16 minutes
Introduction to GitOps - Part 1
by Logan Donley
GitOps is a concept that was first coined by Weaveworks in their GitOps - Operations by Pull Request post. The idea itself wasn’t anything particularly new, people had been doing automated operations with infrastructure-as-code for years. But now that there was a descriptive new name for this concept, the DevOps community has really started to embrace it. Especially with the ever growing prevalence of Kubernetes.
If you haven’t already done so, I’d recommend reading that Weaveworks post since it is always good to understand the origination of a concept. But simply put, GitOps is a way for you to manage your operations from a source code repo. With GitOps you won’t be doing any manual steps when you want to change something.
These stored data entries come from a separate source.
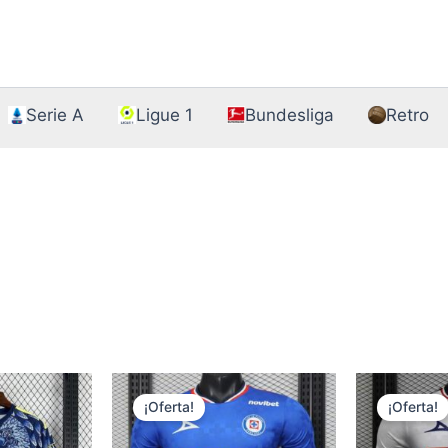
Serie A
Ligue 1
Bundesliga
Retro
¡Oferta!
¡Oferta!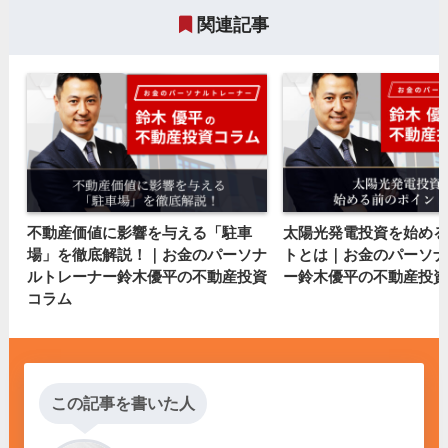
関連記事
不動産価値に影響を与える「駐車
太陽光発電投資を始める
場」を徹底解説！｜お金のパーソナ
トとは｜お金のパーソナ
ルトレーナー鈴木優平の不動産投資
ー鈴木優平の不動産投資
コラム
この記事を書いた人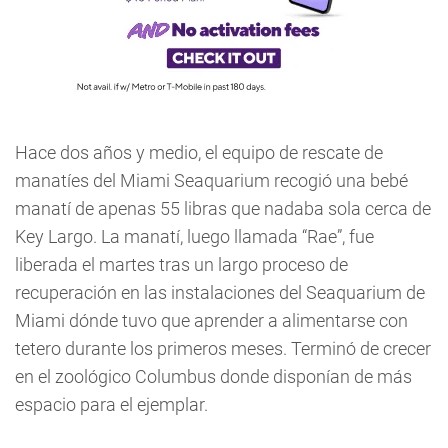
Hace dos años y medio, el equipo de rescate de
manatíes del Miami Seaquarium recogió una bebé
manatí de apenas 55 libras que nadaba sola cerca de
Key Largo. La manatí, luego llamada “Rae”, fue
liberada el martes tras un largo proceso de
recuperación en las instalaciones del Seaquarium de
Miami dónde tuvo que aprender a alimentarse con
tetero durante los primeros meses. Terminó de crecer
en el zoológico Columbus donde disponían de más
espacio para el ejemplar.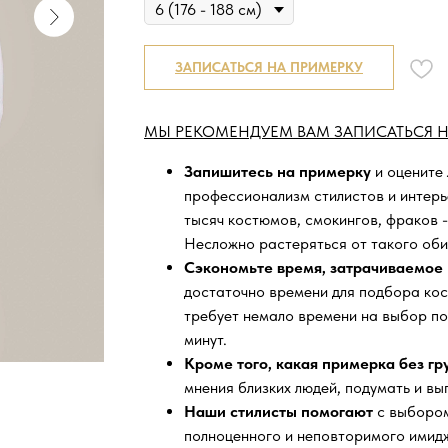
ЗАПИСАТЬСЯ НА ПРИМЕРКУ
МЫ РЕКОМЕНДУЕМ ВАМ ЗАПИСАТЬСЯ Н
Запишитесь на примерку
и оцените
профессионализм стилистов и интер
тысяч
костюмов, смокингов, фраков -
Несложно растеряться от такого оби
Сэкономьте время, затрачиваемое 
достаточно времени для подбора кос
требует немало времени на выбор по
минут.
Кроме того, какая примерка без г
мнения близких людей, подумать и вы
Наши стилисты помогают
с выбором
полноценного и неповторимого имидж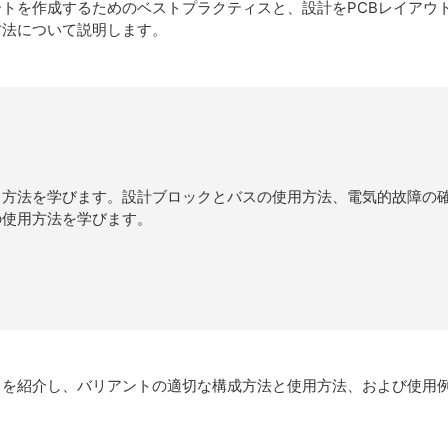
トを作成するためのベストプラクティスと、設計をPCBレイアウ
方法について説明します。
う方法を学びます。設計ブロックとバスの使用方法、電気的故障の
の使用方法を学びます。
トを紹介し、バリアントの適切な構成方法と使用方法、および使用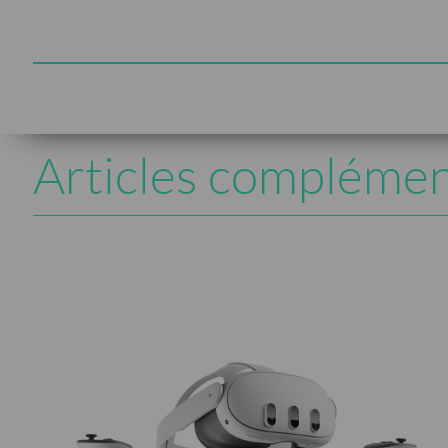
Articles complémen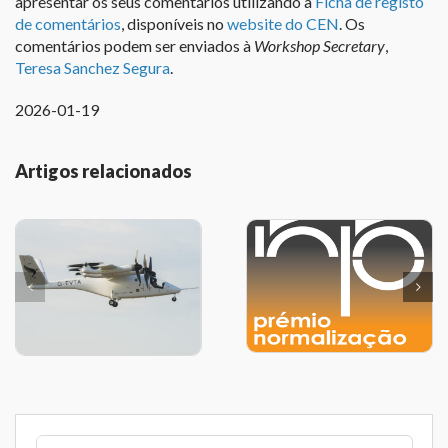
apresentar os seus comentários utilizando a
Ficha de registo
de comentários
, disponíveis no
website do CEN
. Os
comentários podem ser enviados à
Workshop Secretary
,
Teresa Sanchez Segura
.
2026-01-19
Artigos relacionados
Pesquisar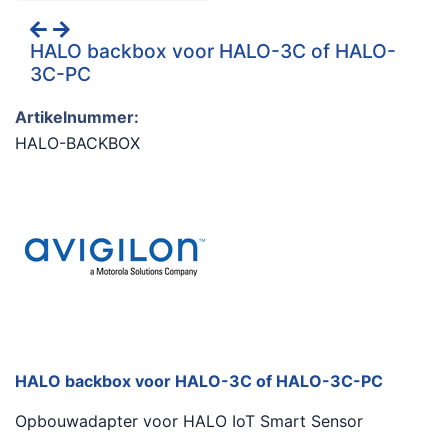
HALO backbox voor HALO-3C of HALO-
3C-PC
Artikelnummer:
HALO-BACKBOX
HALO backbox voor HALO-3C of HALO-3C-PC
Opbouwadapter voor HALO IoT Smart Sensor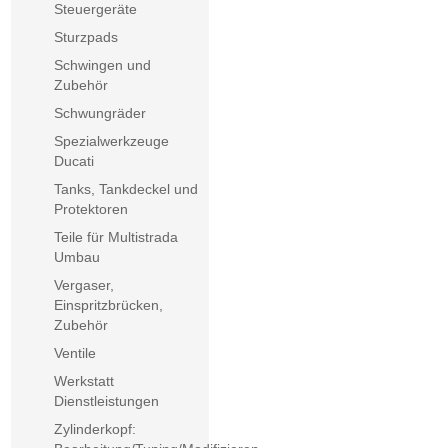
Steuergeräte
Sturzpads
Schwingen und
Zubehör
Schwungräder
Spezialwerkzeuge
Ducati
Tanks, Tankdeckel und
Protektoren
Teile für Multistrada
Umbau
Vergaser,
Einspritzbrücken,
Zubehör
Ventile
Werkstatt
Dienstleistungen
Zylinderkopf: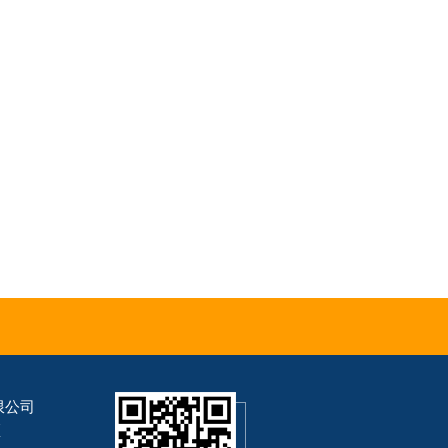
限公司
区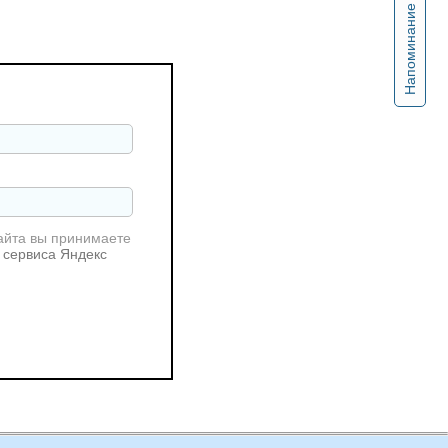
Напоминание
айта вы принимаете
 сервиса Яндекс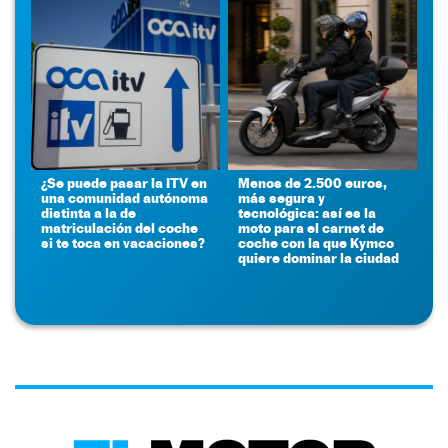
¿Se puede pasar la ITV en
Menos de 2.500 euros,
una comunidad autónoma
más segura y
distinta a la de
tecnológica: así es la
matriculación del coche
moto para el carnet de
si te toca en vacaciones?
coche con la que Kymco
quiere dominar la ciudad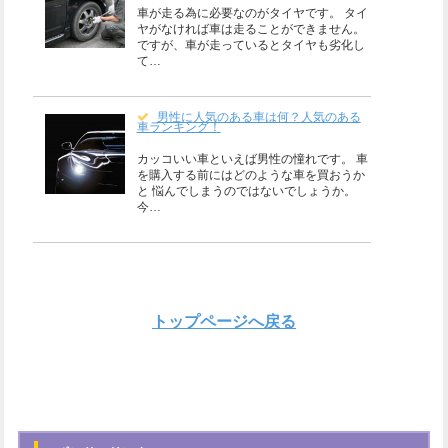
車が走る為に必要なのがタイヤです。 タイ
ヤがなければ車は走ることができません。
ですが、車が走っているとタイヤも劣化し
て…
男性に人気のある車は何？人気のある
車ランキング！
カッコいい車といえば男性の憧れです。 車
を購入する前にはどのような車を買おうか
と 悩んでしまうのではないでしょうか。
今…
トップページへ戻る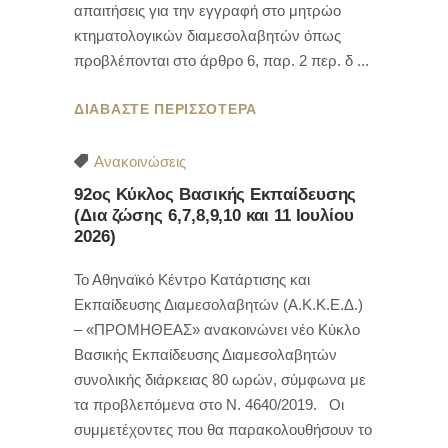
απαιτήσεις για την εγγραφή στο μητρώο
κτηματολογικών διαμεσολαβητών όπως
προβλέπονται στο άρθρο 6, παρ. 2 περ. δ
ΔΙΑΒΑΣΤΕ ΠΕΡΙΣΣΟΤΕΡΑ
Ανακοινώσεις
92ος Κύκλος Βασικής Εκπαίδευσης
(Δια ζώσης 6,7,8,9,10 και 11 Ιουλίου
2026)
Το Αθηναϊκό Κέντρο Κατάρτισης και
Εκπαίδευσης Διαμεσολαβητών (Α.Κ.Κ.Ε.Δ.)
– «ΠΡΟΜΗΘΕΑΣ» ανακοινώνει νέο Κύκλο
Βασικής Εκπαίδευσης Διαμεσολαβητών
συνολικής διάρκειας 80 ωρών, σύμφωνα με
τα προβλεπόμενα στο Ν. 4640/2019. Οι
συμμετέχοντες που θα παρακολουθήσουν το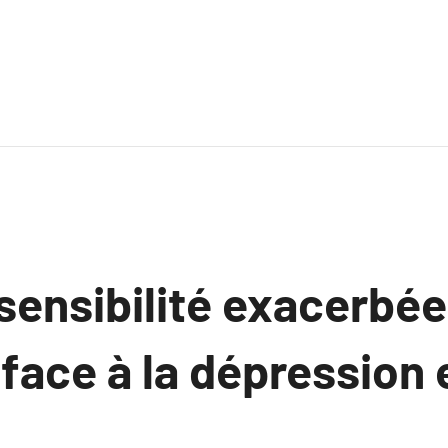
’sensibilité exacerbée
 face à la dépression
On a commit to your master branch, a job will get kicked off and will make the necessary changes.
Why would you want this?
If you have any experience on an operations team with little or no automation, you no doubt know the frustration of manual configuration and snowflake servers. In this sort of environment it is easy to quickly get overwhelmed. And when things go wrong, they can spin out of control.
As you move to infrastructure-as-code by using configuration management tools you’re able to get away from most of that headache. Now that you have code which describes your desired environment state you have an easy way to manage and maintain the environment. When you need to change something, submit a pull request and have someone review it. Once the change is merged, go ahead and run the automation and the change will propogate. Should something disastrous happen to your environment, you can get your environment back up in no time by rerunning the automation.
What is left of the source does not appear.